Bill turns public employees into public bosses 

If you think government employee unions already have too much power in California, you ain’t seen nothing yet. Last week, the state Legislature sent a bill to Gov. Jerry Brown that would essentially place public employee unions in charge of the commissions that oversee public employees.

Assembly Bill 455, sponsored by San Jose Democrat Nora Campos, requires half the commissioners on a city or county personnel commission to be “nominated” (essentially appointed) by the largest public employee union in the city or county. With control of at least half the commission, the union-backed commissioners would need only one more vote to elect an additional pro-union commissioner to serve as the chair and provide a majority.

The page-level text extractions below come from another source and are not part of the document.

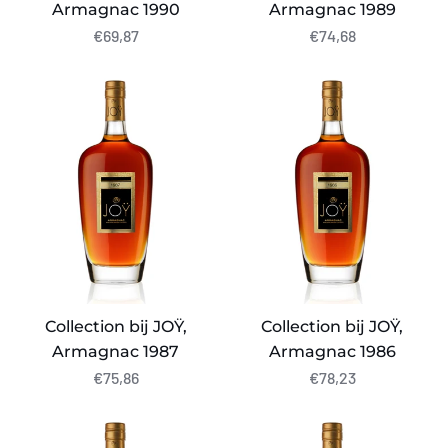
Armagnac 1990
Armagnac 1989
€69,87
€74,68
Collection
Collection
bij
bij
JOŸ,
JOŸ,
Armagnac
Armagnac
1987
1986
Collection bij JOŸ,
Collection bij JOŸ,
Armagnac 1987
Armagnac 1986
€75,86
€78,23
Collection
Collection
bij
bij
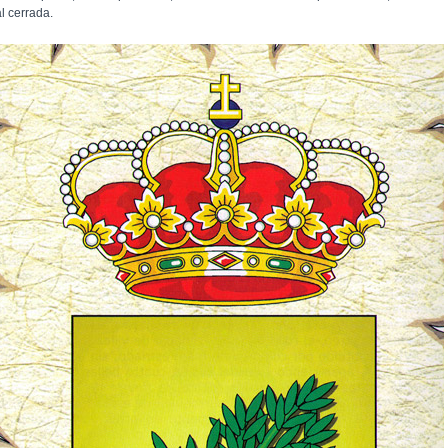
l cerrada.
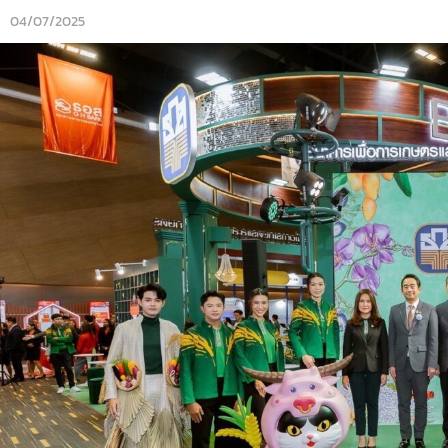
04/07/2025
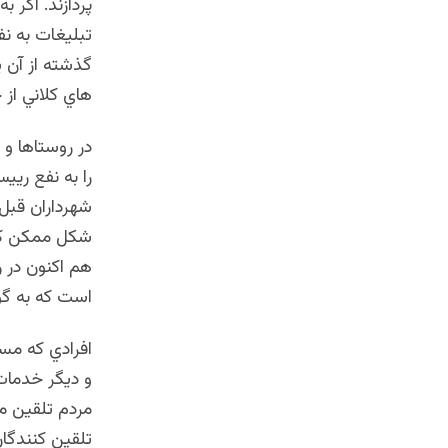
پردازند. اگر 
تبليغات به ن
گذشته از آن 
هاي كلاني از 
در روستاها و
را به نفع ريي
شهرداران قبل 
شكل ممكن كار
هم اكنون در ر
است كه به گون
افرادي كه مس
و ديگر خدمات
مردم تلقين مي
تلقين كنندگان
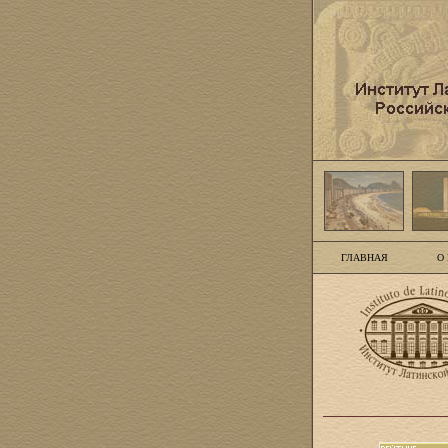
ГЛАВНАЯ
О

The San Francisco Civil Service Commission, which currently consists of five members appointed by the mayor, would become controlled by the Service Employees International Union. The commission has the power to determine the salaries of The City’s elected officials, including supervisors and the mayor. Those officials then determine employee salaries and benefits — you scratch my back, I’ll scratch yours.

The Civil Service Commission also has the power to establish employee rules and policy; rule on appeals on examinations, eligible lists, minimum qualifications, classification, discrimination complaints, future employment with The City and other merit system matters; interpret rules and policies; review and audit merit-system operations; approve contracting out based on the scope of services; and conduct training and outreach on the merit system.

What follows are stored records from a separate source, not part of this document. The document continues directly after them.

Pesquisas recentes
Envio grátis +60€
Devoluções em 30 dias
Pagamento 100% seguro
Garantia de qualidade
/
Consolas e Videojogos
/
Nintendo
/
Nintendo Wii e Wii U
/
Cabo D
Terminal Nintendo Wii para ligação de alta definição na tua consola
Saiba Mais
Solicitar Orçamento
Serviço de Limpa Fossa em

Talk about the fox guarding the hen house. And who are the hens getting plucked? That’s right, the taxpayers who have to pay for it all.

AB 455 sailed through the Legislature on party-line votes, backed by Democrats and opposed by Republicans. It’s also opposed by California’s cities and counties.

The League of California Cities has urged Brown to veto the bill, arguing that there are already many safeguards in place to protect government employees, including state and federal laws, rules, regulations, city codes and human resources departments. To avoid the union takeover, local agencies might instead look to an outside hearing officer or to binding arbitration to settle employee disputes, which would be more costly to the agencies, employees and taxpayers.

The league calls the state mandate “an unnecessary intrusion into what is fundamentally a local municipal affair.” That argument should resonate with Brown, who has advocated transferring responsibilities and tax dollars from the state to cities and counties where they can be better managed.

“We want to align responsibility with funding,” Brown said in a Jan. 10 speech regarding public safety. “So we’ll give them the money, but then they make the tough decisions on how they want to manage it. Same is true with mental health services, foster care, child welfare, substance abuse. Related activities are handled by the county, and if they have the total bundle of services, we feel they can make better decisions.”

If city and county officials can make better decisions on serious social problems, surely they are better equipped to decide how they handle their own employees. And that’s a much better situation than the employees handling the officials.